CloudShare
- Company type: Private
- Founded: Tel Aviv, Israel, 2007
- Headquarters: San Francisco, California, USA
- Key people: Zvi Guterman (CEO)
- Products: CloudShare Enterprise
- Website: CloudShare.com

= CloudShare =

American cloud computing provider

CloudShare (formerly IT Structures) is a cloud computing provider founded in 2007 in Israel. It is now headquartered in San Francisco, California.

== Services ==
CloudShare combines aspects of virtualization, cloud computing and advanced features to offer software as a service (Saas). Similar to virtual lab automation, CloudShare makes full-featured virtual enterprise environments available online and on-demand. This has applications including developing and testing, pre-sales demos, proofs-of-concept, evaluations, technical training, development and certification of hardware or software and channel enablement.

Customers can create multi-machine IT environments in the cloud or upload existing virtual machines. CloudShare supports hypervisors (VMWare, Oracle VirtualBox ) and operating systems (Windows 7, Ubuntu), and provides templates for new machines with operating systems and even software (such as Microsoft SharePoint 2010, Microsoft Office 2010 or Ruby on Rails) preinstalled.

Created environments can consist of a single virtual machine or multiple networked machines and are able to operate seamlessly with the user’s physical PC or workstation. These environments can then be saved, replicated and shared with additional users who are free to interact with their own independent replica (or “snapshot”).

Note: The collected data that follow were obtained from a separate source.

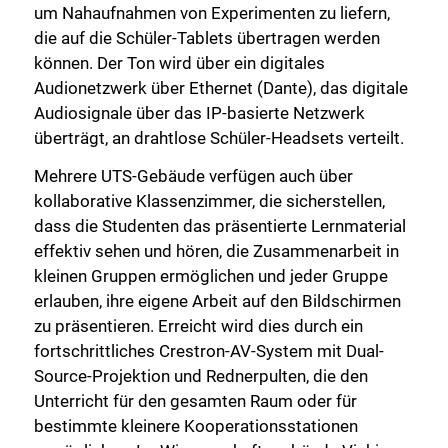
um Nahaufnahmen von Experimenten zu liefern,
die auf die Schüler-Tablets übertragen werden
können. Der Ton wird über ein digitales
Audionetzwerk über Ethernet (Dante), das digitale
Audiosignale über das IP-basierte Netzwerk
überträgt, an drahtlose Schüler-Headsets verteilt.
Mehrere UTS-Gebäude verfügen auch über
kollaborative Klassenzimmer, die sicherstellen,
dass die Studenten das präsentierte Lernmaterial
effektiv sehen und hören, die Zusammenarbeit in
kleinen Gruppen ermöglichen und jeder Gruppe
erlauben, ihre eigene Arbeit auf den Bildschirmen
zu präsentieren. Erreicht wird dies durch ein
fortschrittliches Crestron-AV-System mit Dual-
Source-Projektion und Rednerpulten, die den
Unterricht für den gesamten Raum oder für
bestimmte kleinere Kooperationsstationen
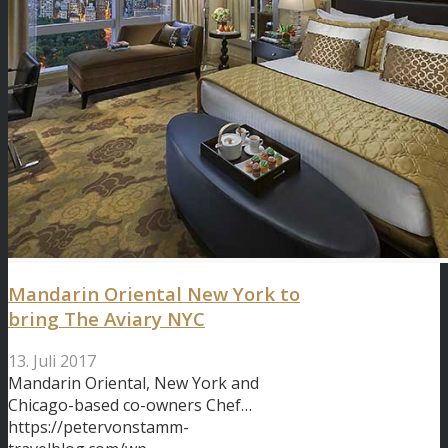
Mandarin Oriental New York to
bring The Aviary NYC
13. Juli 2017
Mandarin Oriental, New York and
Chicago-based co-owners Chef…
https://petervonstamm-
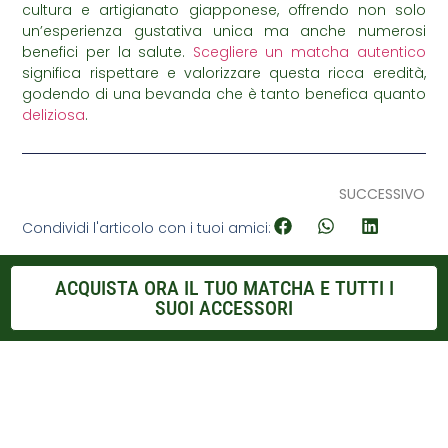
cultura e artigianato giapponese, offrendo non solo
un’esperienza gustativa unica ma anche numerosi
benefici per la salute.
Scegliere un matcha autentico
significa rispettare e valorizzare questa ricca eredità,
godendo di una bevanda che è tanto benefica quanto
deliziosa
.
SUCCESSIVO
Condividi l'articolo con i tuoi amici:
ACQUISTA ORA IL TUO MATCHA E TUTTI I
SUOI ACCESSORI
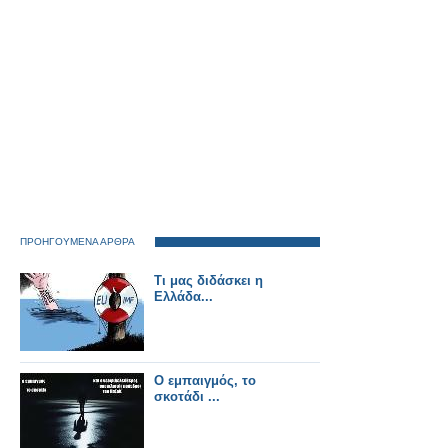
ΠΡΟΗΓΟΥΜΕΝΑ ΑΡΘΡΑ
Τι μας διδάσκει η
Ελλάδα...
Ο εμπαιγμός, το
σκοτάδι ...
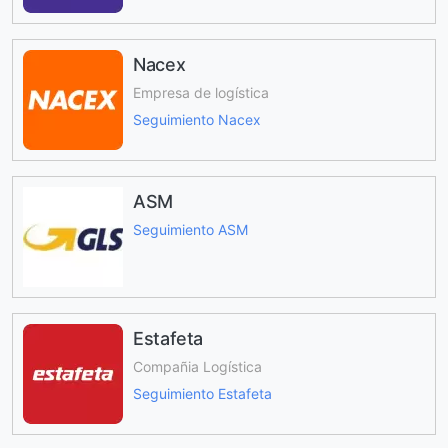
Nacex
Empresa de logística
Seguimiento Nacex
ASM
Seguimiento ASM
Estafeta
Compañia Logística
Seguimiento Estafeta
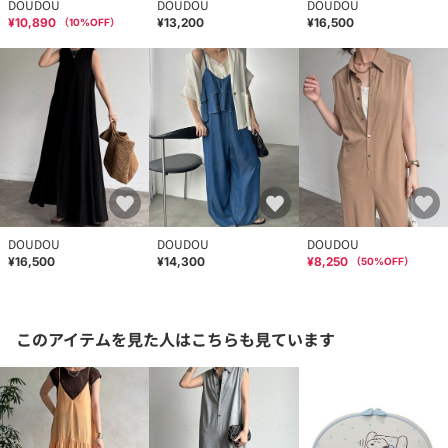
DOUDOU
DOUDOU
DOUDOU
¥10,890
¥13,200
¥16,500
（
10
%OFF）
DOUDOU
DOUDOU
DOUDOU
¥16,500
¥14,300
¥8,250
（
50
%OFF）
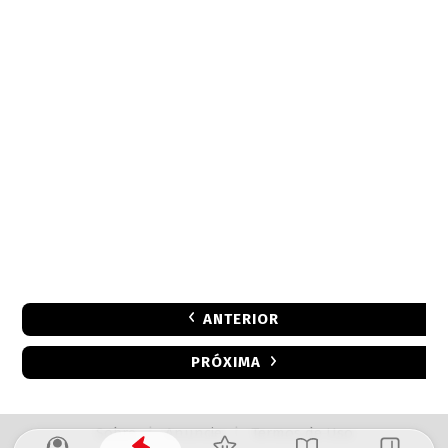
ANTERIOR
PRÓXIMA
Sobre
|
Anuncie
|
Termos de Uso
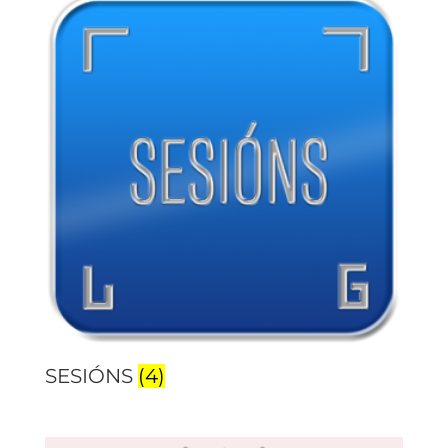
SESIÓNS
(4)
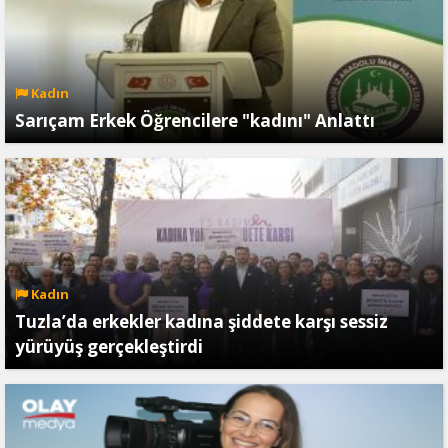
Kadın
Sarıçam Erkek Öğrencilere "kadını" Anlattı
Kadın
Tuzla’da erkekler kadına şiddete karşı sessiz
yürüyüş gerçekleştirdi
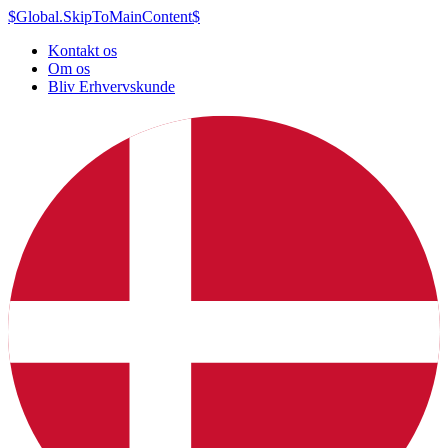
$Global.SkipToMainContent$
Kontakt os
Om os
Bliv Erhvervskunde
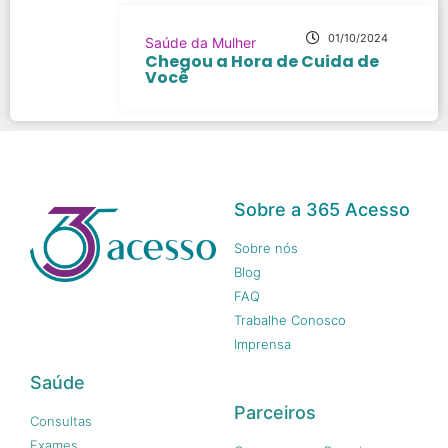
01/10/2024
Saúde da Mulher
Chegou a Hora de Cuida de
Você
Sobre a 365 Acesso
Sobre nós
Blog
FAQ
Trabalhe Conosco
Imprensa
Saúde
Parceiros
Consultas
Exames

- CloudShare Enterprise is designed for enterprise-grade applications such as development and testing, virtual training, presales demos, proof of concepts, technical evaluations, and other IT functions. More robust and offering greater compute power and storage, as well as unlimited machines and sharing, CloudShare Enterprise also includes:
  - a user management dashboard with analytics tools
  - multiple user hierarchies, roles and privileges
  - customer branding
  - user-interface customization
  - integration with Salesforce.com

== History ==
CloudShare was founded in Tel Aviv, Israel in January 2007 by Avner Rosenan, Ophir Kra-Oz and Zvi Guterman, The company was originally named IT Structures. In 2009, CloudShare moved its headquarters to San Mateo, California.
In December 2009, CloudShare closed its series B round of funding, receiving $10 million from Sequoia Capital, Charles River Ventures, and Gemini Capital, bringing total venture capital funding to $16 million. In 2014, Zvi Guterman bought the company back from Sequoia Capital and took it private.